Work task →
Your answer must be the data repeated exactly, with no pictures in it.

Dataset excerpt →
:::::

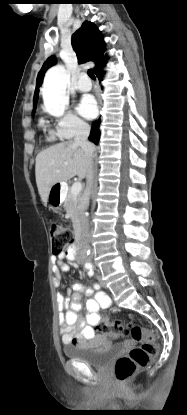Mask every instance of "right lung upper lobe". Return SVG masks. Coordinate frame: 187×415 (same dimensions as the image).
<instances>
[{"instance_id":"obj_1","label":"right lung upper lobe","mask_w":187,"mask_h":415,"mask_svg":"<svg viewBox=\"0 0 187 415\" xmlns=\"http://www.w3.org/2000/svg\"><path fill=\"white\" fill-rule=\"evenodd\" d=\"M72 47L76 52L78 62L85 63L93 61L95 67L93 71L96 73L106 62L104 57L105 42L103 41L100 31L93 23L85 21L82 26L72 35ZM56 63V59L51 56L43 64L38 73L36 88L33 98V110L36 109L39 86L43 82L45 72Z\"/></svg>"}]
</instances>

:::::

Problem solution →
Mask every instance of "right lung upper lobe". Return SVG masks. Coordinate frame: 187×415 (same dimensions as the image).
<instances>
[{"instance_id":"obj_1","label":"right lung upper lobe","mask_w":187,"mask_h":415,"mask_svg":"<svg viewBox=\"0 0 187 415\" xmlns=\"http://www.w3.org/2000/svg\"><path fill=\"white\" fill-rule=\"evenodd\" d=\"M72 47L76 52L78 62L85 63L93 61L95 67L93 71L96 73L106 62L104 57L105 42L103 41L100 31L93 23L85 21L82 26L72 35ZM56 63V59L51 56L43 64L38 73L36 88L33 98V110L36 109L39 86L43 82L45 72Z\"/></svg>"}]
</instances>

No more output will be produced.